İlk turu 7 Kasım’da yapılacak başkanlık seçimlerine aday olan 63 yaşındaki eski yüzbaşı Bolsonaro’nun vukuatları arasında İşçi Partili Kongre üyesi Maria do Rosario’ya “Sana tecavüz etmem, çünkü bunu hak etmiyorsun” diye hakaret etmek, kadınların düşük ücretli çalıştırılmasını desteklemek, televizyonda “dört oğlum var, güçten düşünce beşincisi kız oldu” ve “1964-1985 yılları arasındaki Brezilya askeri diktatörlüğünün hatası solcuları öldürmeyip işkence yapmaktı”, “Eşcinsel olmalarının nedeni yeterince dayak yememiş olmaları” gibi açıklamalar yapmak var.
Bolsonaro, kişisel silahlanma yasalarını serbestleştirmeyi, Brezilya’nın zaten son derece vahşi olan sokak suçlarıyla polisiye mücadele yöntemlerini daha da sertleştirmeyi, şu anda 18 olan hapse girme yaşını düşürmeyi, zenginlerden kesilen vergileri azaltmayı, insan hakları örgütlerine verilen devlet teşviklerine son vermeyi, ciddi bir kölecilik geçmişi olan ülkede siyah Brezilyalılara yönelik sosyal politikaları sona erdirmeyi, kadına yönelik şiddet yasalarını budamayı vaat ediyor. Kiliseyle yakın ilişkiler içinde olan, kürtaj hakkına karşı çıkan ve kendisini “yolsuzluğa bulaşmamış temiz bir politikacı, bir mit” olarak sunan ırkçı, faşist, kadın düşmanı, homofobik Bolsonaro’nun sloganı ise tam da kendisinden beklenebileceği gibi: “Brezilya her şeyin üstünde! Tanrı her şeyin üstünde!”

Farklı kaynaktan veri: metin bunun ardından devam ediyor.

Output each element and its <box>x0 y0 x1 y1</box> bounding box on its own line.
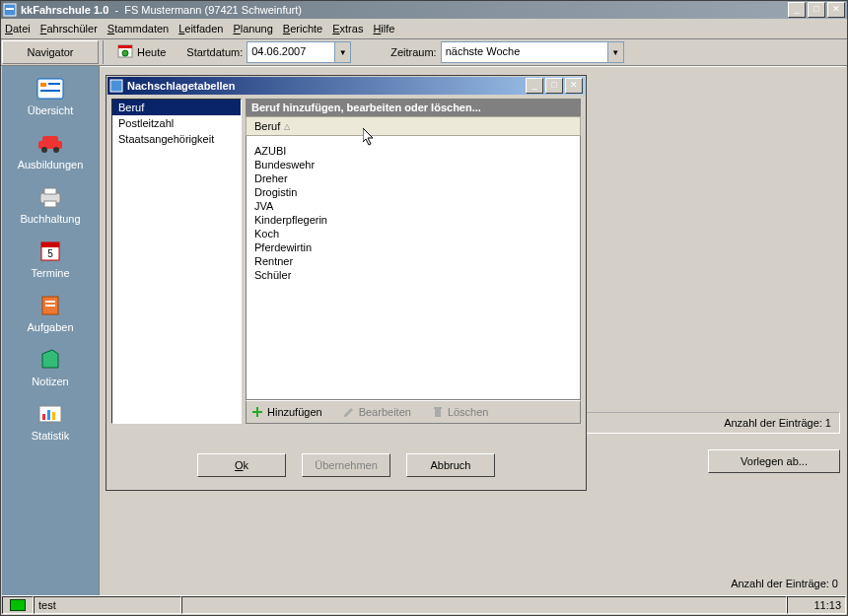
status-led-icon <box>10 599 26 611</box>
add-button[interactable]: Hinzufügen <box>250 405 322 419</box>
dialog-minimize-button[interactable]: _ <box>526 78 543 94</box>
menu-berichte[interactable]: Berichte <box>283 23 322 34</box>
zeitraum-combo[interactable]: ▼ <box>441 41 624 63</box>
nav-termine[interactable]: 5 Termine <box>6 235 95 283</box>
trash-icon <box>431 405 445 419</box>
maximize-button[interactable]: □ <box>808 2 825 18</box>
svg-rect-29 <box>435 409 441 417</box>
delete-button: Löschen <box>431 405 489 419</box>
status-spacer <box>181 596 787 614</box>
navigator-sidebar: Übersicht Ausbildungen Buchhaltung 5 Ter… <box>2 66 100 595</box>
items-list[interactable]: AZUBI Bundeswehr Dreher Drogistin JVA Ki… <box>246 136 581 400</box>
status-led-cell <box>2 596 34 614</box>
notes-icon <box>35 347 66 373</box>
zeitraum-input[interactable] <box>442 42 607 60</box>
zeitraum-label: Zeitraum: <box>390 46 436 58</box>
menu-stammdaten[interactable]: Stammdaten <box>107 23 169 34</box>
startdatum-input[interactable] <box>247 42 334 60</box>
startdatum-label: Startdatum: <box>186 46 243 58</box>
plus-icon <box>250 405 264 419</box>
dialog-button-row: Ok Übernehmen Abbruch <box>111 447 581 485</box>
dropdown-icon[interactable]: ▼ <box>334 42 350 62</box>
overview-icon <box>35 76 66 102</box>
printer-icon <box>35 184 66 210</box>
menu-extras[interactable]: Extras <box>332 23 363 34</box>
category-list[interactable]: Beruf Postleitzahl Staatsangehörigkeit <box>111 99 242 424</box>
cancel-button[interactable]: Abbruch <box>406 453 495 477</box>
svg-rect-21 <box>45 305 55 307</box>
lookup-dialog: Nachschlagetabellen _ □ ✕ Beruf Postleit… <box>106 76 586 490</box>
column-header[interactable]: Beruf △ <box>246 116 581 136</box>
svg-rect-14 <box>44 188 56 194</box>
category-beruf[interactable]: Beruf <box>112 100 241 115</box>
apply-button: Übernehmen <box>302 453 390 477</box>
dropdown-icon[interactable]: ▼ <box>607 42 623 62</box>
status-text: test <box>34 596 181 614</box>
svg-rect-28 <box>252 411 262 413</box>
list-item[interactable]: Rentner <box>254 254 572 268</box>
sort-asc-icon: △ <box>284 122 290 131</box>
list-item[interactable]: Pferdewirtin <box>254 240 572 254</box>
svg-rect-7 <box>48 83 60 85</box>
svg-rect-26 <box>110 80 122 92</box>
svg-rect-15 <box>44 201 56 207</box>
svg-rect-1 <box>6 8 14 10</box>
dialog-close-button[interactable]: ✕ <box>565 78 583 94</box>
nav-buchhaltung[interactable]: Buchhaltung <box>6 180 95 229</box>
startdatum-combo[interactable]: ▼ <box>247 41 351 63</box>
svg-rect-17 <box>41 242 59 247</box>
dialog-maximize-button[interactable]: □ <box>545 78 563 94</box>
nav-statistik[interactable]: Statistik <box>6 397 95 445</box>
dialog-titlebar[interactable]: Nachschlagetabellen _ □ ✕ <box>107 77 585 95</box>
list-toolbar: Hinzufügen Bearbeiten Löschen <box>246 400 581 424</box>
today-button[interactable]: Heute <box>108 40 175 64</box>
svg-rect-10 <box>42 136 58 143</box>
menubar: Datei Fahrschüler Stammdaten Leitfaden P… <box>1 19 847 39</box>
nav-aufgaben[interactable]: Aufgaben <box>6 289 95 337</box>
edit-button: Bearbeiten <box>342 405 411 419</box>
list-item[interactable]: Koch <box>254 227 572 240</box>
category-staatsangehoerigkeit[interactable]: Staatsangehörigkeit <box>112 131 241 147</box>
status-time: 11:13 <box>787 596 846 614</box>
svg-text:5: 5 <box>47 248 53 259</box>
menu-datei[interactable]: Datei <box>5 23 31 34</box>
menu-hilfe[interactable]: Hilfe <box>373 23 394 34</box>
list-item[interactable]: Bundeswehr <box>254 158 572 171</box>
window-title: kkFahrschule 1.0 - FS Mustermann (97421 … <box>21 4 788 16</box>
dialog-title: Nachschlagetabellen <box>127 80 526 92</box>
vorlegen-button[interactable]: Vorlegen ab... <box>708 449 840 473</box>
nav-uebersicht[interactable]: Übersicht <box>6 72 95 120</box>
svg-rect-6 <box>40 83 46 87</box>
svg-point-11 <box>41 147 47 153</box>
list-item[interactable]: Kinderpflegerin <box>254 213 572 227</box>
navigator-heading[interactable]: Navigator <box>2 40 99 64</box>
car-icon <box>35 130 66 156</box>
svg-rect-30 <box>434 407 442 409</box>
svg-rect-24 <box>47 410 50 420</box>
menu-planung[interactable]: Planung <box>233 23 272 34</box>
list-item[interactable]: Drogistin <box>254 185 572 199</box>
list-item[interactable]: AZUBI <box>254 144 572 158</box>
svg-rect-5 <box>37 79 63 99</box>
dialog-icon <box>109 79 123 93</box>
list-item[interactable]: Dreher <box>254 171 572 185</box>
list-item[interactable]: JVA <box>254 199 572 213</box>
nav-notizen[interactable]: Notizen <box>6 343 95 391</box>
toolbar: Navigator Heute Startdatum: ▼ Zeitraum: … <box>1 39 847 66</box>
close-button[interactable]: ✕ <box>827 2 845 18</box>
ok-button[interactable]: Ok <box>197 453 286 477</box>
svg-rect-25 <box>52 412 55 420</box>
list-item[interactable]: Schüler <box>254 268 572 282</box>
chart-icon <box>35 401 66 427</box>
nav-ausbildungen[interactable]: Ausbildungen <box>6 126 95 174</box>
statusbar: test 11:13 <box>2 595 846 614</box>
menu-fahrschueler[interactable]: Fahrschüler <box>40 23 98 34</box>
svg-point-4 <box>122 50 128 56</box>
category-postleitzahl[interactable]: Postleitzahl <box>112 115 241 131</box>
minimize-button[interactable]: _ <box>788 2 806 18</box>
toolbar-separator <box>102 40 105 64</box>
window-titlebar[interactable]: kkFahrschule 1.0 - FS Mustermann (97421 … <box>1 1 847 19</box>
calendar-icon <box>117 43 133 61</box>
pencil-icon <box>342 405 356 419</box>
menu-leitfaden[interactable]: Leitfaden <box>178 23 223 34</box>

Üç hafta kadar önce kampanya sırasında akli dengesi bozuk biri tarafından bıçaklandıktan sonra hastaneye kaldırılmasının ardından birinci sıraya yükselen Bolsonaro ise milyonlar sokakları doldururken taburcu oldu ve evine dönerken, kendisinin kazanmadığı bir seçimi meşru kabul etmeyeceğini ilan ederek, büyüyen muhalefet karşısında çamura yatmaya başladı. Kadın hareketinin önderliğinde büyüyen muhalefeti “Kadınlar Bolsonaro ile birlikte” etiketleriyle püskürtmeye çalışsa da, son eylemlere birçok muhafazakar kadın ismin de dahil olduğu gözleniyor.